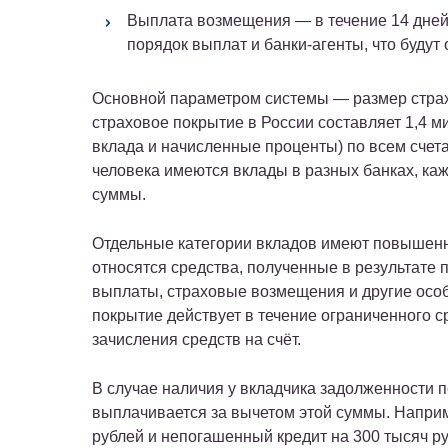
Выплата возмещения
— в течение 14 дней
порядок выплат и банки-агенты, что будут
Основной параметром системы — размер страх
страховое покрытие в России составляет 1,4 
вклада и начисленные проценты) по всем счета
человека имеются вклады в разных банках, каж
суммы.
Отдельные категории вкладов имеют повышенну
относятся средства, полученные в результате
выплаты, страховые возмещения и другие осо
покрытие действует в течение ограниченного с
зачисления средств на счёт.
В случае наличия у вкладчика задолженности 
выплачивается за вычетом этой суммы. Наприме
рублей и непогашенный кредит на 300 тысяч ру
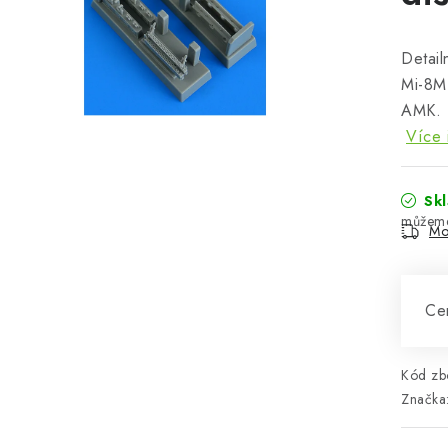
Detail
Mi-8MT
AMK. I
Více 
Sk
Mo
Cen
Kód zbo
Značka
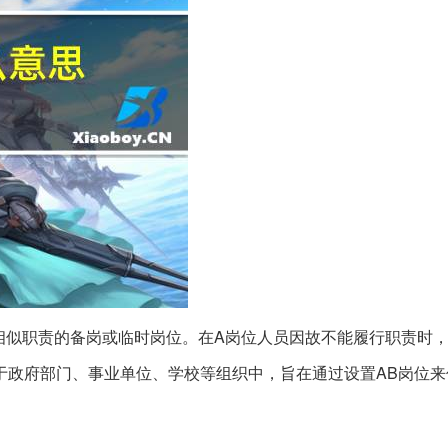
相似职责的备岗或临时岗位。在A岗位人员因故不能履行职责时，
于政府部门、事业单位、学校等组织中，旨在通过设置AB岗位来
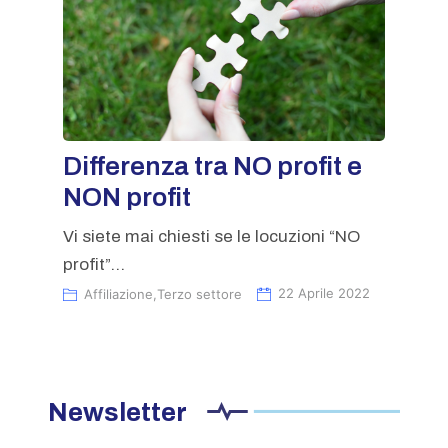
Differenza tra NO profit e
NON profit
Vi siete mai chiesti se le locuzioni “NO
profit”...
Affiliazione
,
Terzo settore
22 Aprile 2022
Newsletter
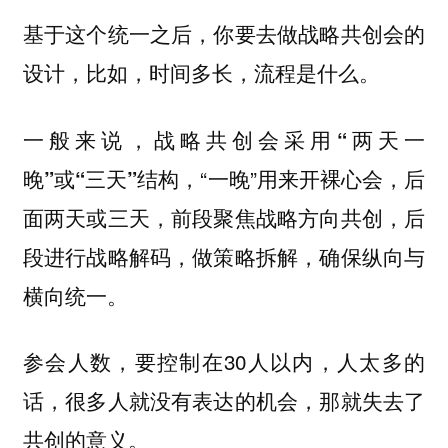
基于这个统一之后，你要去做战略共创会的
设计，比如，时间多长，流程是什么。
一般来说，
战略共创会采用“两天一
“一晚”用来开裸心会，后
晚”或“三天”结构，
面两天或三天，前段聚焦战略方向共创，后
段进行战略解码，做策略拆解，确保纵向与
横向统一。
参会人数，要控制在30人以内，人太多的
话，很多人就没有表达的机会，那就失去了
共创的意义。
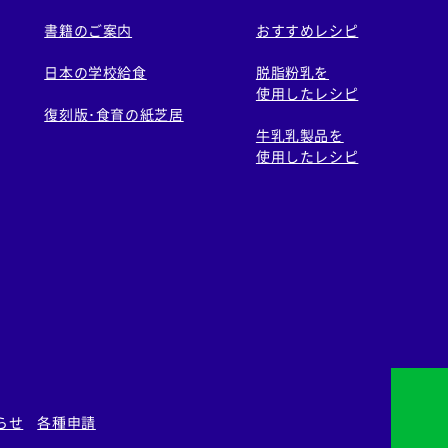
書籍のご案内
おすすめレシピ
日本の学校給食
脱脂粉乳を
使用したレシピ
復刻版･食育の紙芝居
牛乳乳製品を
使用したレシピ
らせ
各種申請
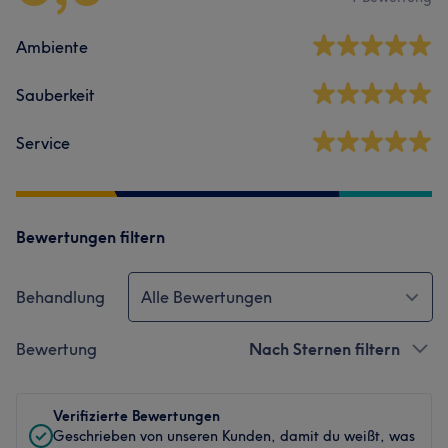
Ambiente
Sauberkeit
Service
Bewertungen filtern
Behandlung
Alle Bewertungen
Bewertung
Nach Sternen filtern
Verifizierte Bewertungen
Geschrieben von unseren Kunden, damit du weißt, was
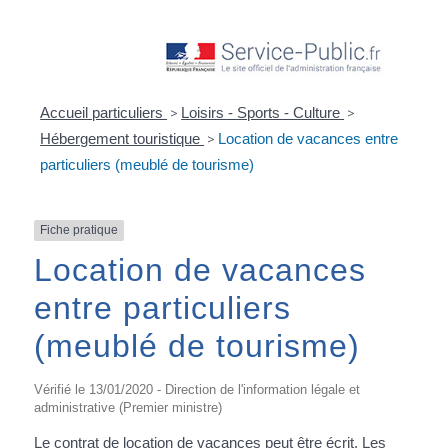
Accueil particuliers
>
Loisirs - Sports - Culture
>
Hébergement touristique
>
Location de vacances entre
particuliers (meublé de tourisme)
Fiche pratique
Location de vacances
entre particuliers
(meublé de tourisme)
Vérifié le 13/01/2020 - Direction de l'information légale et
administrative (Premier ministre)
Le contrat de location de vacances peut être écrit. Les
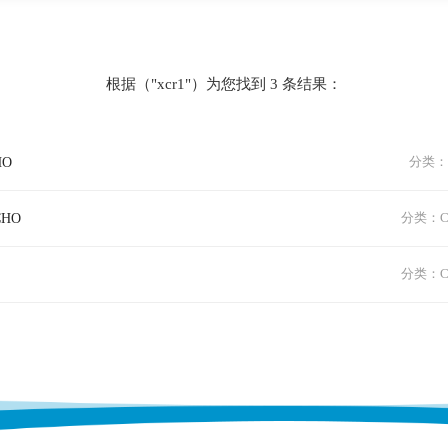
根据（"xcr1"）为您找到 3 条结果：
HO
分类：Cl
/CHO
分类：Cla
分类：Cla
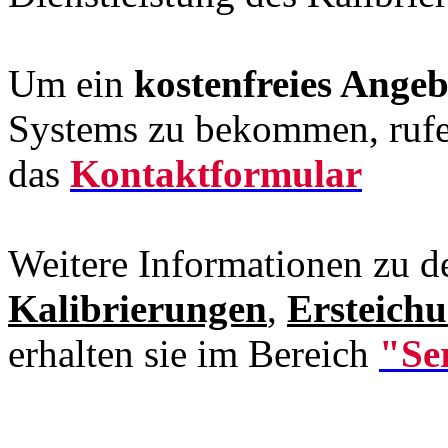
Um ein
kostenfreies Ange
Systems zu bekommen, rufen
das
Kontaktformular
Weitere Informationen zu d
Kalibrierungen
,
Ersteich
erhalten sie im Bereich
"Se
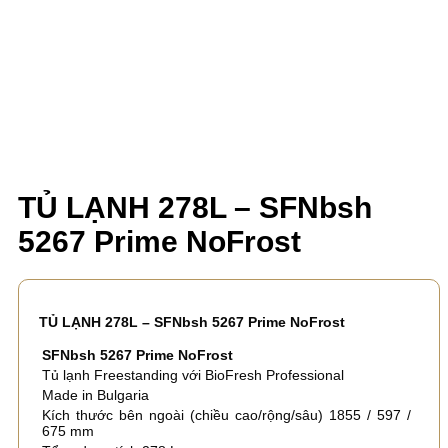
TỦ LẠNH 278L – SFNbsh
5267 Prime NoFrost
TỦ LẠNH 278L – SFNbsh 5267 Prime NoFrost
SFNbsh 5267 Prime NoFrost
Tủ lạnh Freestanding với BioFresh Professional
Made in Bulgaria
Kích thước bên ngoài (chiều cao/rộng/sâu) 1855 / 597 /
675 mm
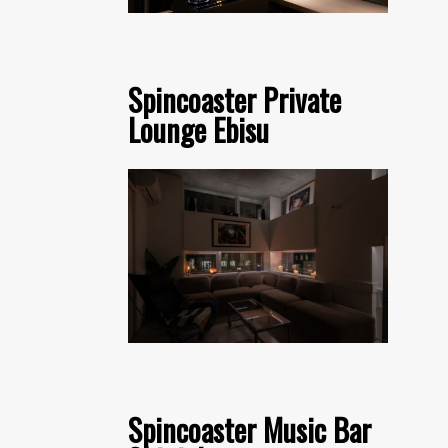
Spincoaster Private
Lounge Ebisu
Spincoaster Music Bar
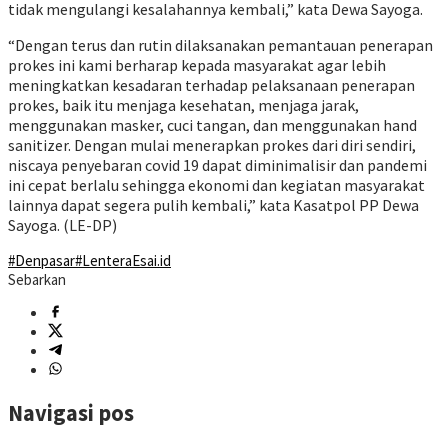
tidak mengulangi kesalahannya kembali,” kata Dewa Sayoga.
“Dengan terus dan rutin dilaksanakan pemantauan penerapan
prokes ini kami berharap kepada masyarakat agar lebih
meningkatkan kesadaran terhadap pelaksanaan penerapan
prokes, baik itu menjaga kesehatan, menjaga jarak,
menggunakan masker, cuci tangan, dan menggunakan hand
sanitizer. Dengan mulai menerapkan prokes dari diri sendiri,
niscaya penyebaran covid 19 dapat diminimalisir dan pandemi
ini cepat berlalu sehingga ekonomi dan kegiatan masyarakat
lainnya dapat segera pulih kembali,” kata Kasatpol PP Dewa
Sayoga. (LE-DP)
#Denpasar
#LenteraEsai.id
Sebarkan
Navigasi pos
_____
Problem requirements:
From the entries above, pull out each line that includes "Dewa".

Task result:
tidak mengulangi kesalahannya kembali,” kata Dewa Sayoga.
lainnya dapat segera pulih kembali,” kata Kasatpol PP Dewa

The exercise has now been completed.